Mr. Jenner. All right. Did you ever take Marina to a dental clinic?

Mr. Taylor. No—not to my recollection. I didn't take—uh—Marina anyplace that I remember.

Mr. Jenner. Are you familiar with the Baylor University College of Dentistry?

Mr. Taylor. No; I know that there is one here; that they have one out at Baylor Hospital—but I'm not familiar with it otherwise.
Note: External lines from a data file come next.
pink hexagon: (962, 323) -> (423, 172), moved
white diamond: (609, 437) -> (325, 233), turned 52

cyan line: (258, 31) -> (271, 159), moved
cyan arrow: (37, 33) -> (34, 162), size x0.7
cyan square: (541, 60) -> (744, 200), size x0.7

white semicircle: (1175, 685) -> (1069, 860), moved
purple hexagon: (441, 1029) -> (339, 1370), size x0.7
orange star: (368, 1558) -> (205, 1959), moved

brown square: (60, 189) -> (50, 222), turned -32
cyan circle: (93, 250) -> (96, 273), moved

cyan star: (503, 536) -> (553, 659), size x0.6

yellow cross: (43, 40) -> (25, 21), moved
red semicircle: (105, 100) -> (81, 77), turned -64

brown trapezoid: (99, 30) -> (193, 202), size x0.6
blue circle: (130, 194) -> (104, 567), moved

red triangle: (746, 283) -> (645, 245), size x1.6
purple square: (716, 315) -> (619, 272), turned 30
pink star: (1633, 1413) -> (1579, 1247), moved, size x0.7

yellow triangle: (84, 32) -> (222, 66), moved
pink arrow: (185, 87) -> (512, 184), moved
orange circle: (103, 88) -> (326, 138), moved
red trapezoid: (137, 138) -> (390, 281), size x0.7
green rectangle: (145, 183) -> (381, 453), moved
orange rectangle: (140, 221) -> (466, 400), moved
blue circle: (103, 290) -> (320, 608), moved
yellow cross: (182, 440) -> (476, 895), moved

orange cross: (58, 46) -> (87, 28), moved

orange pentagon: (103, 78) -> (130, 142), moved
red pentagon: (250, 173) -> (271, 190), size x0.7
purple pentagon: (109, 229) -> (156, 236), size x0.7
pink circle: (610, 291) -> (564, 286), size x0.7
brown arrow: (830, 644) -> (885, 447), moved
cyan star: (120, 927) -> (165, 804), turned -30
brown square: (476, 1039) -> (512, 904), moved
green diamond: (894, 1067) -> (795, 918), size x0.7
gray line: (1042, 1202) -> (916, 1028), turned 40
85 Mr. Jenner. Would you fix the period when Marina was in your home—first, the month?

Mr. Taylor. Uh—it was in September of 1962.

Mr. Jenner. And all of the stay was in the month of September, and none of it in the month of October 1962?

Mr. Taylor. My memory, as I say, is not clear back that far. But—uh—I personally have no recollection of dates involved. Even when I was first interviewed, I believed it to be during this period we are talking about. It was pinpointed for me one time that it would—that Lee left his job on or about the 6th of September and that, just going from that date, why it would, presuming, as I remember, that that was a Friday in 1962, I believe that they came—she came to my home for a period of 2 weeks after that. I don't believe that it lasted any longer.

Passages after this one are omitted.